Szabó è maestra nel vivisezionare le infinite possibilità della molestia fatta a "fin di bene" che madre e figlia vicendevolmente declinano. Un caso per tutti: Etelka si accorge che il tempo potrà cambiare e sa che Iza non ha preso l'ombrello, uscendo, la mattina. Decide, lei che non conosce una strada, e non sa come fare a prendere un autobus, di raggiungerla all'uscita dall'ospedale munita del fondamentale ombrello. Ma lì, scorata, si rende conto che la figlia "quando il tempo è brutto chiama un taxi e va a casa". Di lei dunque non ha alcun bisogno, non ha più alcun bisogno. La vecchia, in epilogo, grazie a uno slancio orgoglioso, decide di tornare al suo villaggio per la posa della lapide sulla tomba del marito. In una notte di nebbia si smarrirà in un cantiere uno smarrimento raccontato come fosse un rituale di morte e finirà naturalmente per cadere da un ponteggio. Solo in chiusura, dopo aver ultimate tutte le pratiche per la sepoltura di Etelka, Iza lancerà un grido straziato alla vana ricerca di un ricomponimento familiare.

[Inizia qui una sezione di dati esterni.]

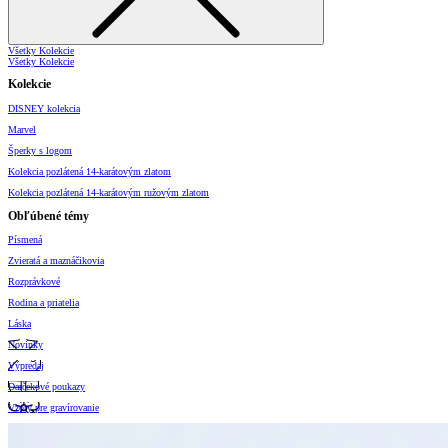
Všetky Kolekcie
Všetky Kolekcie
Kolekcie
DISNEY kolekcia
Marvel
Šperky s logom
Kolekcia pozlátená 14-karátovým zlatom
Kolekcia pozlátená 14-karátovým ružovým zlatom
Obľúbené témy
Písmená
Zvieratá a maznáčikovia
Rozprávkové
Rodina a priatelia
Láska
Novinky
Výpredaj
Darčekové poukazy
Vzory pre gravírovanie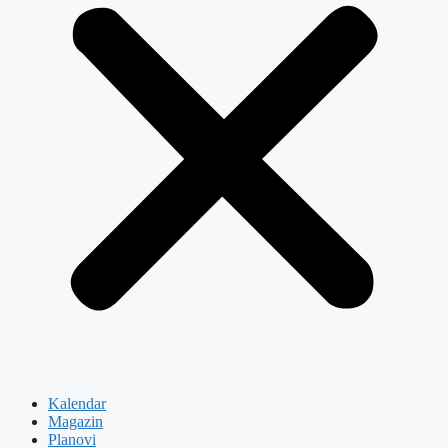
Kalendar
Magazin
Planovi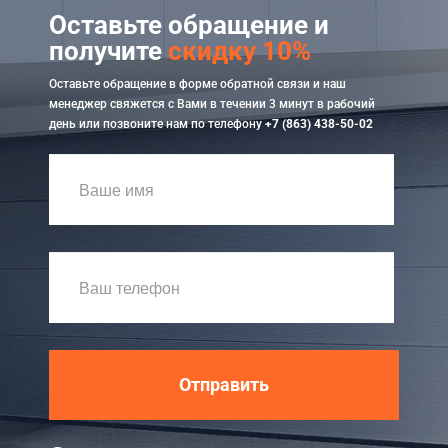
Оставьте обращение и
получите
скидку 10%
Оставьте обращение в форме обратной связи и наш
менеджер свяжется с Вами в течении 3 минут в рабочий
день или позвоните нам по телефону
+7 (863) 438-50-02
Отправить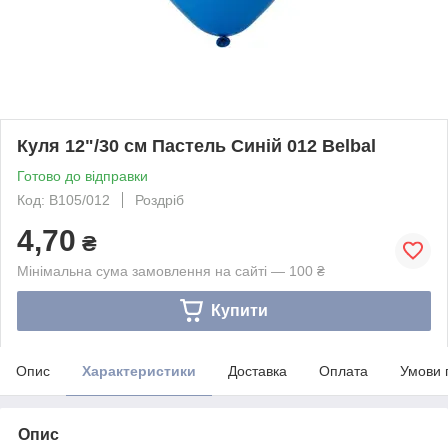
Куля 12"/30 см Пастель Синій 012 Belbal
Готово до відправки
Код: B105/012
Роздріб
4,70
₴
Мінімальна сума замовлення на сайті — 100 ₴
Купити
Опис
Характеристики
Доставка
Оплата
Умови 
Опис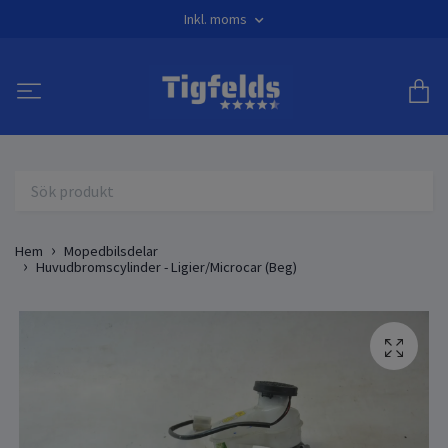
Inkl. moms
Hem
Mopedbilsdelar
Huvudbromscylinder - Ligier/Microcar (Beg)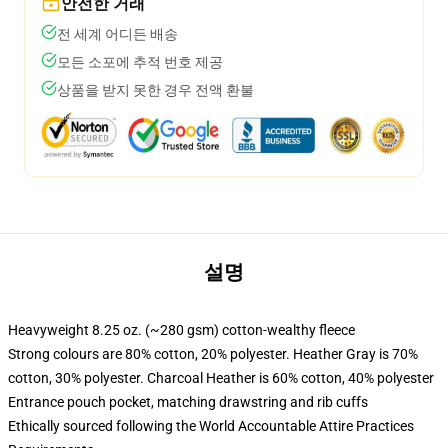
안전한 거래
전 세계 어디든 배송
모든 소포에 추적 번호 제공
상품을 받지 못한 경우 전액 환불
설명
Heavyweight 8.25 oz. (~280 gsm) cotton-wealthy fleece
Strong colours are 80% cotton, 20% polyester. Heather Gray is 70%
cotton, 30% polyester. Charcoal Heather is 60% cotton, 40% polyester
Entrance pouch pocket, matching drawstring and rib cuffs
Ethically sourced following the World Accountable Attire Practices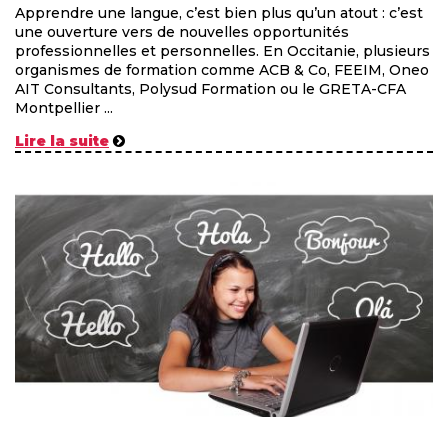
Apprendre une langue, c’est bien plus qu’un atout : c’est
une ouverture vers de nouvelles opportunités
professionnelles et personnelles. En Occitanie, plusieurs
organismes de formation comme ACB & Co, FEEIM, Oneo
AIT Consultants, Polysud Formation ou le GRETA-CFA
Montpellier ...
Lire la suite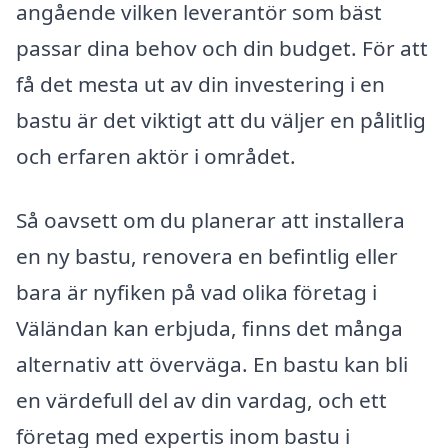
angående vilken leverantör som bäst
passar dina behov och din budget. För att
få det mesta ut av din investering i en
bastu är det viktigt att du väljer en pålitlig
och erfaren aktör i området.
Så oavsett om du planerar att installera
en ny bastu, renovera en befintlig eller
bara är nyfiken på vad olika företag i
Väländan kan erbjuda, finns det många
alternativ att överväga. En bastu kan bli
en värdefull del av din vardag, och ett
företag med expertis inom bastu i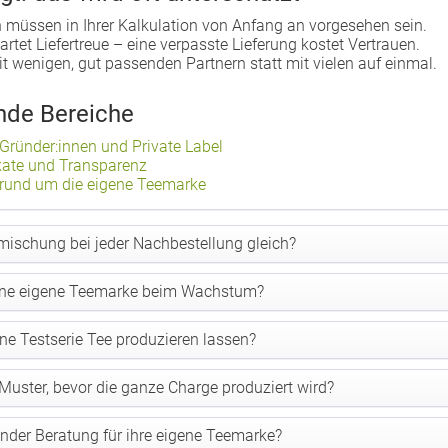
müssen in Ihrer Kalkulation von Anfang an vorgesehen sein.
artet Liefertreue – eine verpasste Lieferung kostet Vertrauen.
t wenigen, gut passenden Partnern statt mit vielen auf einmal.
nde Bereiche
Gründer:innen und Private Label
fikate und Transparenz
 rund um die eigene Teemarke
emischung bei jeder Nachbestellung gleich?
eine eigene Teemarke beim Wachstum?
ne Testserie Tee produzieren lassen?
ster, bevor die ganze Charge produziert wird?
er Beratung für ihre eigene Teemarke?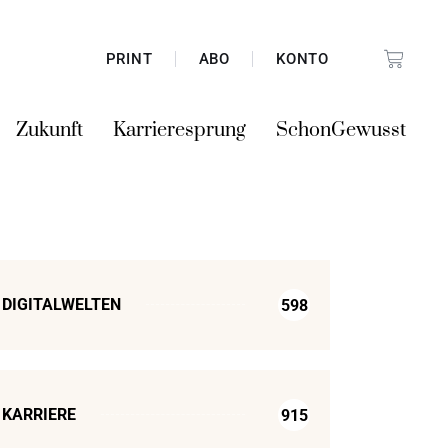
PRINT
ABO
KONTO
Zukunft
Karrieresprung
SchonGewusst
DIGITALWELTEN
598
KARRIERE
915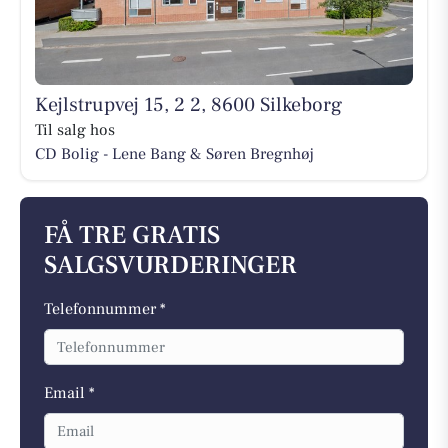
Kejlstrupvej 15, 2 2, 8600 Silkeborg
Til salg hos
CD Bolig - Lene Bang & Søren Bregnhøj
FÅ TRE GRATIS
SALGSVURDERINGER
Telefonnummer *
Email *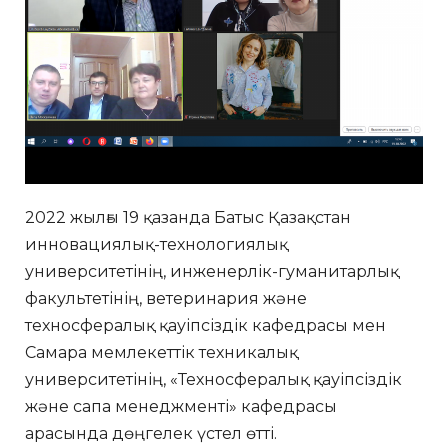
2022 жылғы 19 қазанда Батыс Қазақстан
инновациялық-технологиялық
университетінің, инженерлік-гуманитарлық
факультетінің, ветеринария және
техносфералық қауіпсіздік кафедрасы мен
Самара мемлекеттік техникалық
университетінің, «Техносфералық қауіпсіздік
және сапа менеджменті» кафедрасы
арасында дөңгелек үстел өтті.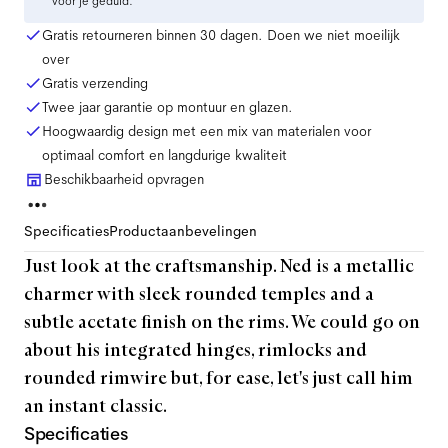
voor je geduld.
Gratis retourneren binnen 30 dagen. Doen we niet moeilijk
over
Gratis verzending
Twee jaar garantie op montuur en glazen.
Hoogwaardig design met een mix van materialen voor
optimaal comfort en langdurige kwaliteit
Beschikbaarheid opvragen
Specificaties
Productaanbevelingen
Just look at the craftsmanship. Ned is a metallic
charmer with sleek rounded temples and a
subtle acetate finish on the rims. We could go on
about his integrated hinges, rimlocks and
rounded rimwire but, for ease, let's just call him
an instant classic.
Specificaties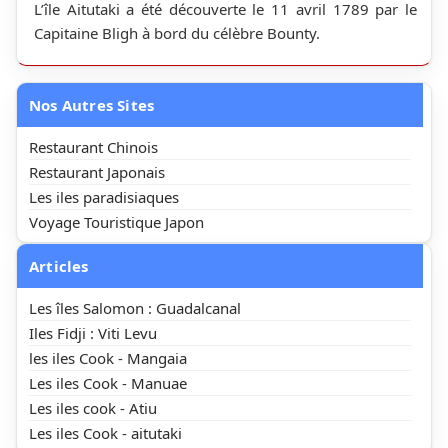
L’île Aitutaki a été découverte le 11 avril 1789 par le
Capitaine Bligh à bord du célèbre Bounty.
Nos Autres Sites
Restaurant Chinois
Restaurant Japonais
Les iles paradisiaques
Voyage Touristique Japon
Articles
Les îles Salomon : Guadalcanal
Iles Fidji : Viti Levu
les iles Cook - Mangaia
Les iles Cook - Manuae
Les iles cook - Atiu
Les iles Cook - aitutaki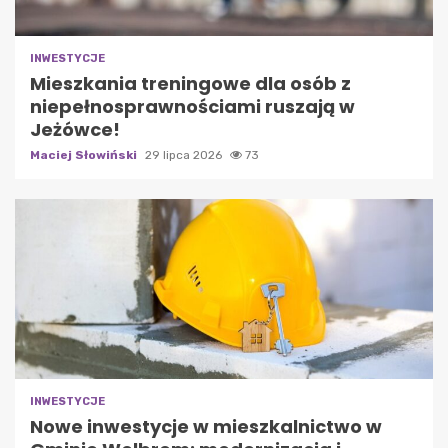
INWESTYCJE
Mieszkania treningowe dla osób z
niepełnosprawnościami ruszają w
Jeżówce!
Maciej Słowiński
29 lipca 2026
73
INWESTYCJE
Nowe inwestycje w mieszkalnictwo w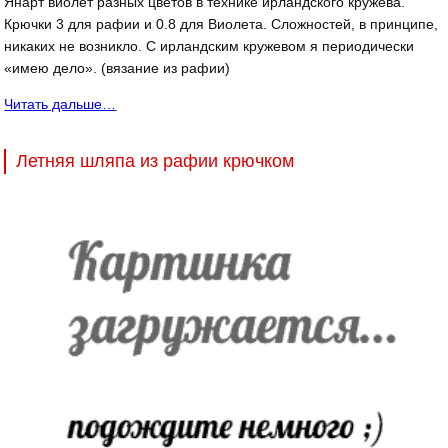
Янарт виолет разных цветов в технике ирландского кружева.
Крючки 3 для рафии и 0.8 для Виолета. Сложностей, в принципе,
никаких не возникло. С ирландским кружевом я периодически
«имею дело». (вязание из рафии)
Читать дальше…
Летняя шляпа из рафии крючком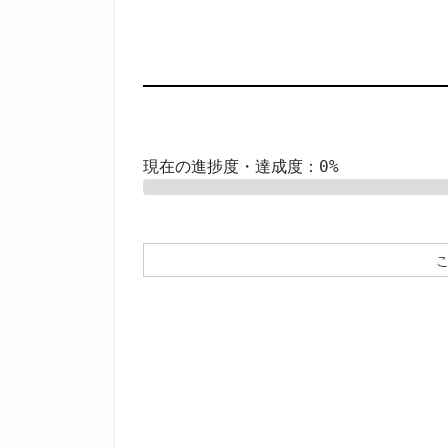
現在の進捗度・達成度：0%
0%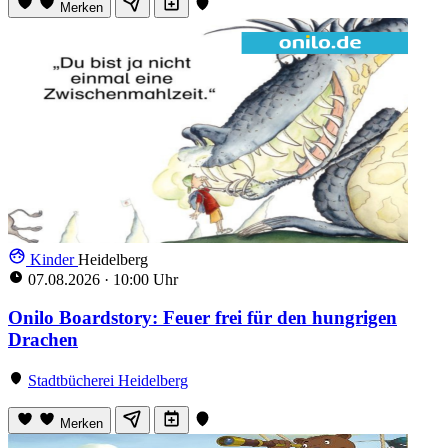
Merken
Kinder
Heidelberg
07.08.2026
·
10:00 Uhr
Onilo Boardstory: Feuer frei für den hungrigen
Drachen
Stadtbücherei Heidelberg
Merken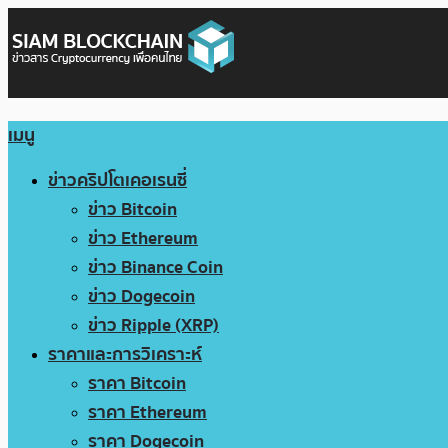
เมนู
ข่าวคริปโตเคอเรนซี่
ข่าว Bitcoin
ข่าว Ethereum
ข่าว Binance Coin
ข่าว Dogecoin
ข่าว Ripple (XRP)
ราคาและการวิเคราะห์
ราคา Bitcoin
ราคา Ethereum
ราคา Dogecoin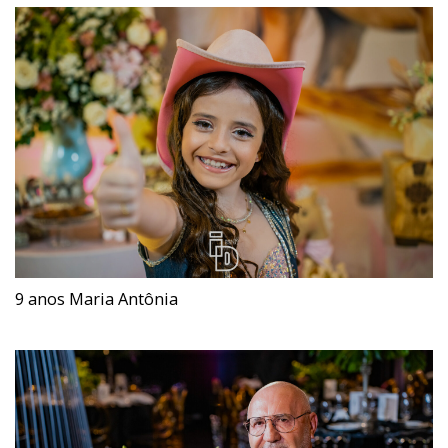
9 anos Maria Antônia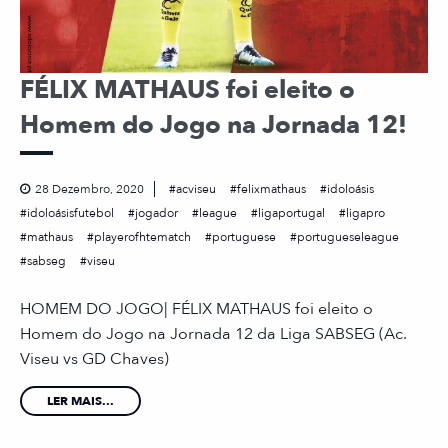
FÉLIX MATHAUS foi eleito o
Homem do Jogo na Jornada 12!
28 Dezembro, 2020
acviseu
felixmathaus
idoloásis
idoloásisfutebol
jogador
league
ligaportugal
ligapro
mathaus
playerofhtematch
portuguese
portugueseleague
sabseg
viseu
HOMEM DO JOGO| FÉLIX MATHAUS foi eleito o
Homem do Jogo na Jornada 12 da Liga SABSEG (Ac.
Viseu vs GD Chaves)
LER MAIS...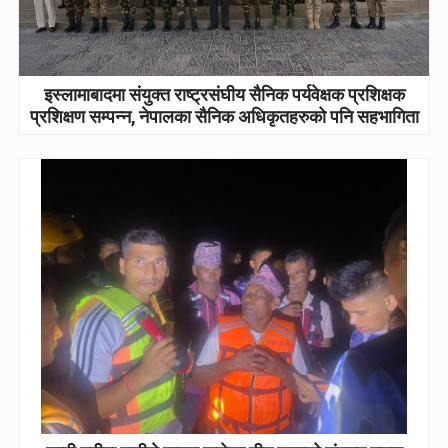
इस्लामाबादमा संयुक्त राष्ट्रसंघीय सैनिक पर्यवेक्षक प्रशिक्षक
प्रशिक्षण सम्पन्न, नेपालका सैनिक अधिकृतहरुको पनि सहभागिता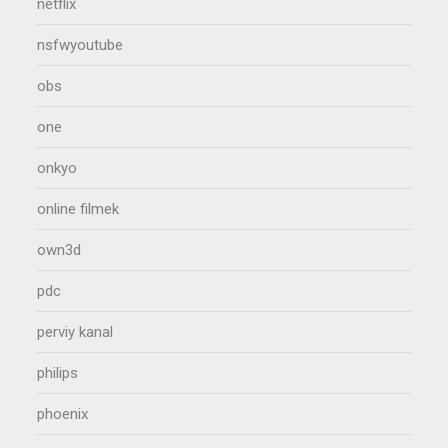
netflix
nsfwyoutube
obs
one
onkyo
online filmek
own3d
pdc
perviy kanal
philips
phoenix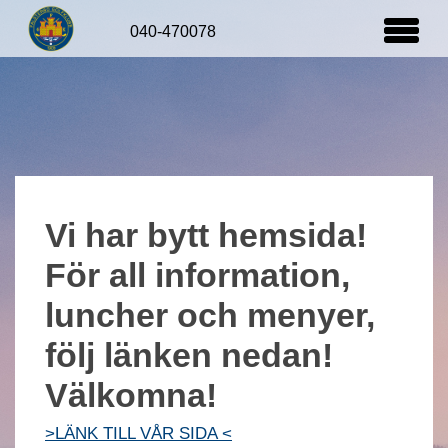
Startsida
Vi har bytt hemsida!
För all information,
luncher och menyer,
följ länken nedan!
Välkomna!
>LÄNK TILL VÅR SIDA <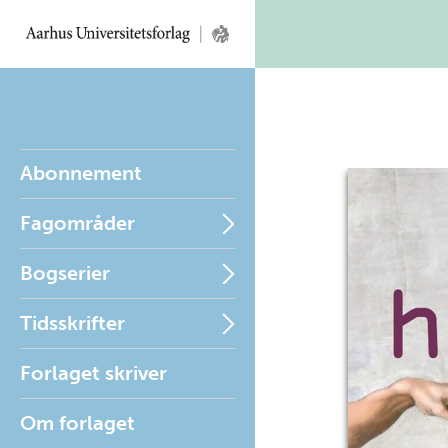
Abonnement
Fagområder
Bogserier
Tidsskrifter
Forlaget skriver
Om forlaget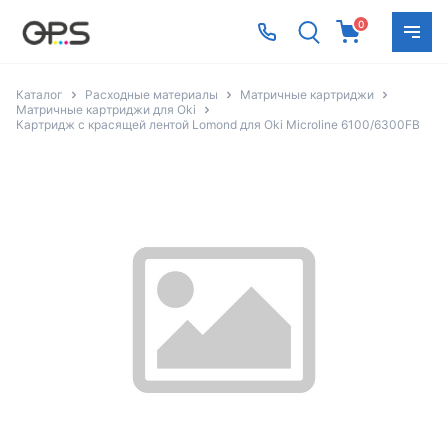
0
Каталог
Расходные материалы
Матричные картриджи
Матричные картриджи для Oki
Картридж с красящей лентой Lomond для Oki Microline 6100/6300FB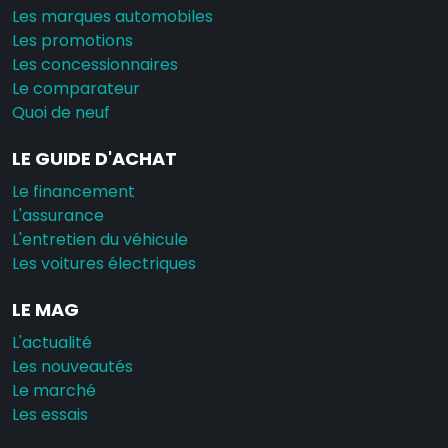
Les marques automobiles
Les promotions
Les concessionnaires
Le comparateur
Quoi de neuf
LE GUIDE D'ACHAT
Le financement
L'assurance
L'entretien du véhicule
Les voitures électriques
LE MAG
L'actualité
Les nouveautés
Le marché
Les essais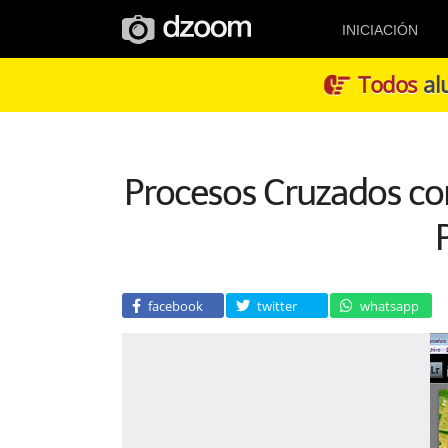
INICIACIÓN
Todos
alu
Procesos Cruzados con
facebook
twitter
whatsapp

Anche in La ballata di Iza, la scrittrice affonda dentro il tema a lei più caro: il rapporto tra due donne, che è poi quello che ritroviamo nel precedente romanzo, La porta, e in quello pubblicato da Feltrinelli alla metà degli anni settanta, La seconda Ester. Scritto con nitidezza e meticolosa attenzione al regno delle cose la felicità della traduzione in italiano è la vera cartina di tornasole , il romanzo sorprende per essere costruito secondo modelli e ascendenze tutte europee che volutamente si allontano da tanta letteratura postsocialista. L'orizzonte politico è solo uno sfondo sulla scena, a differenza di autrici contemporanee provenienti da aree a influenza russa (penso a Dubravka Ugreić o a Somona Popescu) che hanno invece, su quella memoria specifica, costruito un modo di pensare e fare letteratura assai peculiare. La nostalgia qui funziona insomma come uno stratagemma un po' artificioso, manipolato come una forma d'esotismo al contrario; ben altra potenza espressiva e sentimentale è rintracciabile in esperienze, di scrittura e di vita, meno note al pubblico.